A ação direta de inconstitucionalidade (ADI) nº 3239 foi iniciada em 2004 pelo então Partido da Frente Liberal (PFL), hoje Partido Democratas (DEM), que pleiteava a anulação do decreto.
Para se entender a questão, é preciso ir à Constituição Federal, que no artigo 68 das disposições transitórias, prevê o seguinte: “Aos remanescentes das comunidades dos quilombos que estejam ocupando suas terras é reconhecida a propriedade definitiva, devendo o Estado emitir-lhes os títulos respectivos”.

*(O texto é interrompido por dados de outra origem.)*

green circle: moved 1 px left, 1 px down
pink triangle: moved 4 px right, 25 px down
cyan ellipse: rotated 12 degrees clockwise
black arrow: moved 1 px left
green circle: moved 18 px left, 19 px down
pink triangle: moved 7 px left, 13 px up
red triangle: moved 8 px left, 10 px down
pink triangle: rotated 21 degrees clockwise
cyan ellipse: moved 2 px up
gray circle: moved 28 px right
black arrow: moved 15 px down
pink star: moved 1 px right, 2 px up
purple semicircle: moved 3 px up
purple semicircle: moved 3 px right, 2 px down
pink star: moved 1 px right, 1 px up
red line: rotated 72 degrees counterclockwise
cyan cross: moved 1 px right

Dezesseis anos após a Constituição, o Decreto 4887, de 20.11.2004, assinado pelo então presidente Luiz Inácio Lula da Silva, regulamentou o referido artigo, indicando os procedimentos a serem adotados pelos órgãos públicos em todo o processo, da identificação até a conclusão.
Logo após a publicação do decreto, o então Partido da Frente Liberal (PFL) acionou o STF alegando que dois itens seriam inconstitucionais. Um deles seria a previsão de autodeclaração da condição de remanescente quilombola. O outro item questionado era a demarcação das terras por indicação dos interessados.

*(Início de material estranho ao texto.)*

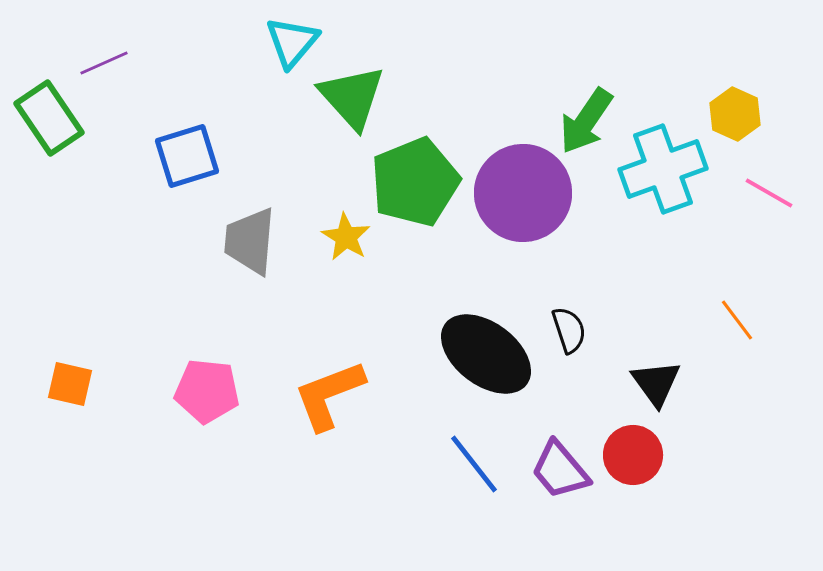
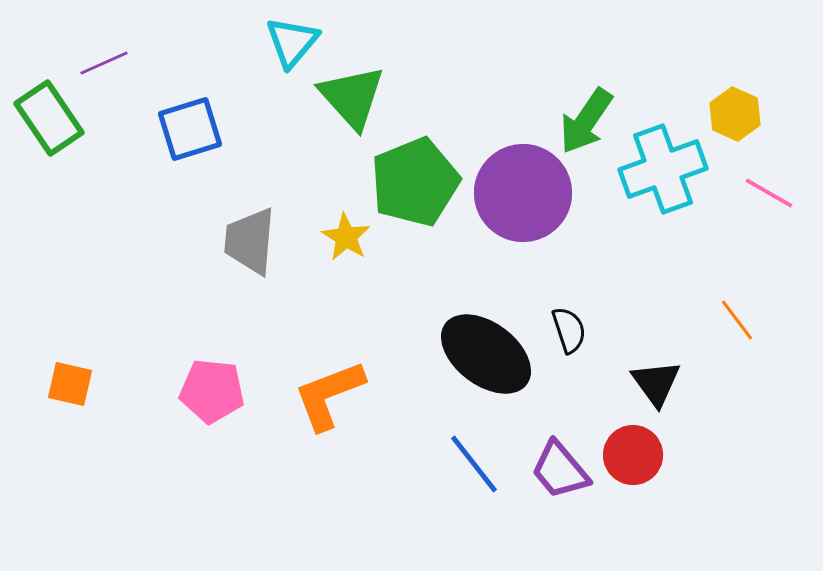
blue square: moved 3 px right, 27 px up
pink pentagon: moved 5 px right
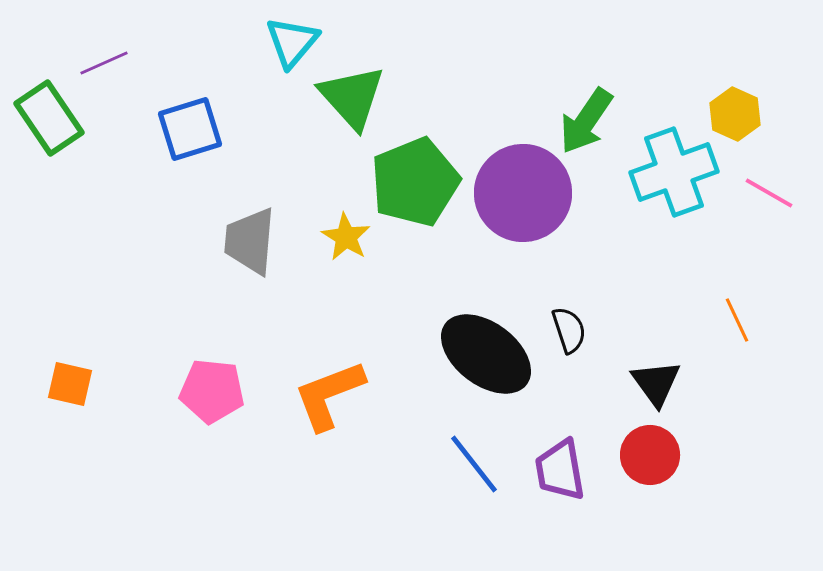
cyan cross: moved 11 px right, 3 px down
orange line: rotated 12 degrees clockwise
red circle: moved 17 px right
purple trapezoid: rotated 30 degrees clockwise
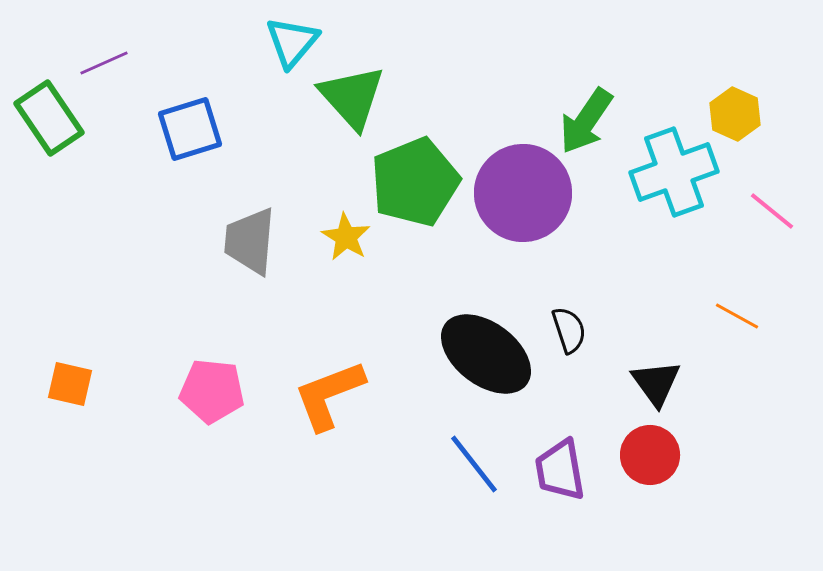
pink line: moved 3 px right, 18 px down; rotated 9 degrees clockwise
orange line: moved 4 px up; rotated 36 degrees counterclockwise
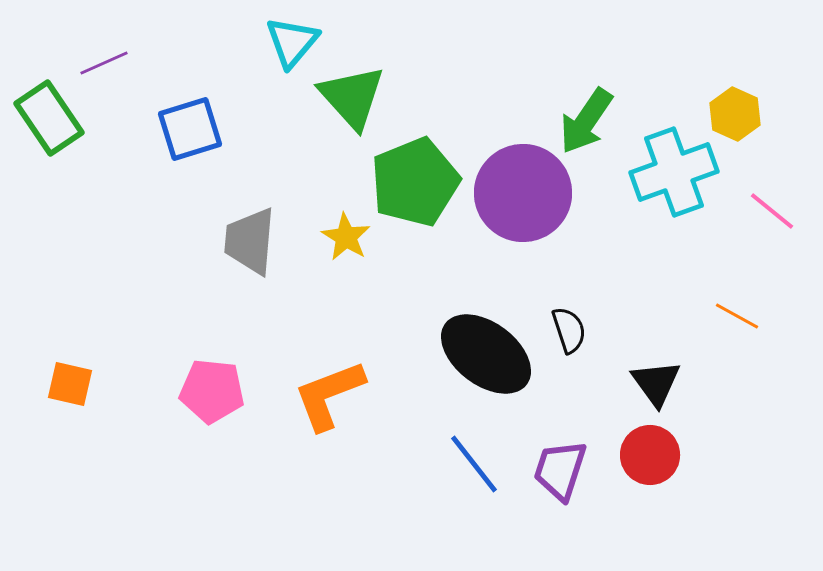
purple trapezoid: rotated 28 degrees clockwise
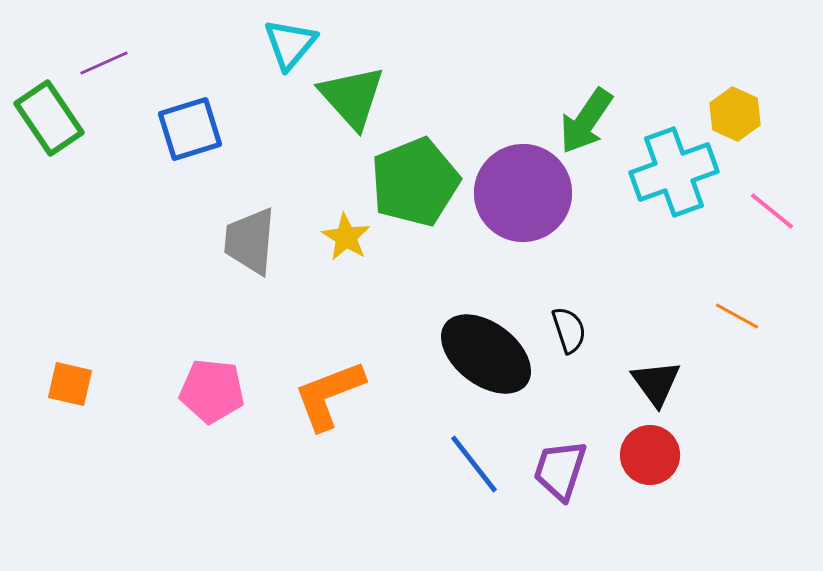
cyan triangle: moved 2 px left, 2 px down
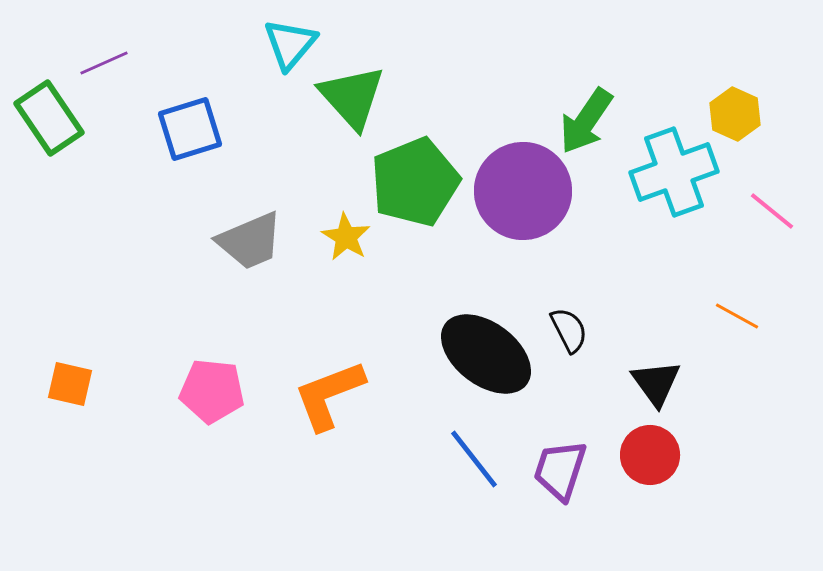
purple circle: moved 2 px up
gray trapezoid: rotated 118 degrees counterclockwise
black semicircle: rotated 9 degrees counterclockwise
blue line: moved 5 px up
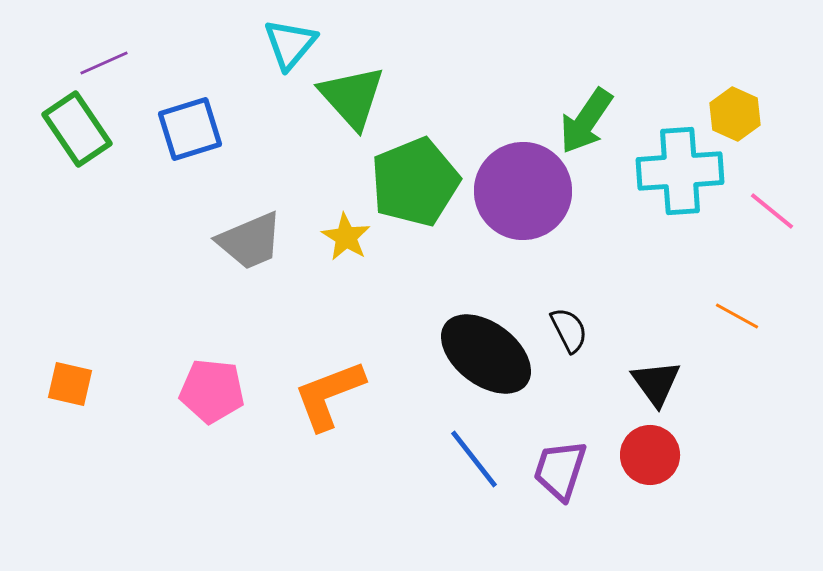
green rectangle: moved 28 px right, 11 px down
cyan cross: moved 6 px right, 1 px up; rotated 16 degrees clockwise
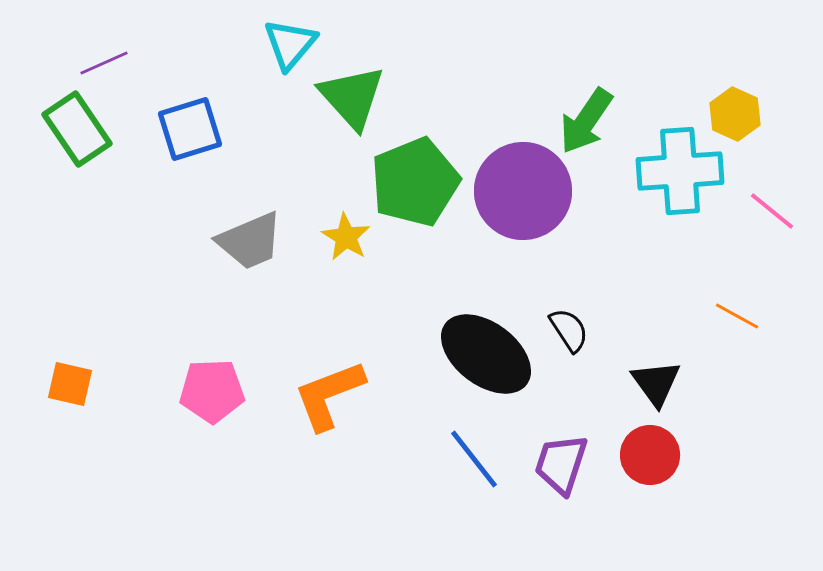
black semicircle: rotated 6 degrees counterclockwise
pink pentagon: rotated 8 degrees counterclockwise
purple trapezoid: moved 1 px right, 6 px up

O julgamento começou em 18 de abril de 2012 e o relator, ministro Cezar Peluso (hoje aposentado), votou a favor da ação. Já a ministra Rosa Weber pediu vistas do processo e em 25 de março de 2015 votou contra, empatando o julgamento em 1 a 1. A sessão foi interrompida por pedido de vista do ministro Dias Toffoli. Agora, com a votação definitiva da matéria (10 a 1), a ação é arquivada.
Posição do Consea
Quando do início do julgamento, em 2012, o Conselho Nacional de Segurança Alimentar e Nutricional (Consea) enviou recomendação ao Supremo Tribunal Federal pedindo que a suprema corte indeferisse a ação. “A soberania e segurança alimentar e nutricional das comunidades quilombolas é indissociável de seu direito territorial e patrimonial”, dizia o documento enviado ao STF.
Para o Consea, “o desenvolvimento sustentável do país passa pelo reconhecimento e preservação dos territórios das comunidades quilombolas, povos indígenas e comunidades tradicionais”. Com a retomada do julgamento o conselho reenviou a recomendação ao STF, que inclui o documento nos autos do processo, como subsídio aos votos dos ministros.
Em artigo assinado no jornal O Globo em 24.08.2017, o líder da Coordenação Nacional de Articulação das Comunidades Negras Rurais Quilombolas (Conaq), Denildo Rodrigues de Moraes, disse que a ação do Partido Democratas ameaçava o acesso do seu povo a políticas públicas. “Minha terra e minha identidade estão seriamente ameaçadas pela Adin 3239/2004, que questiona o direito de propriedade das comunidades quilombolas, bem como o seu acesso a políticas públicas”, escreveu ele, que é o representante da Conaq no Consea.
Para Xifronese Santos, conselheira do Consea e também integrante da Conaq, a decisão foi importante, já que as comunidades de povos tradicionais temiam que vigorasse a tese do chamado “marco temporal”, que estabelece uma data para a comprovação da ocupação das terras – o que poderia inviabilizar a titulação de algumas comunidades que sofreram esbulho, isto é, foram expulsas à força de seus territórios originais.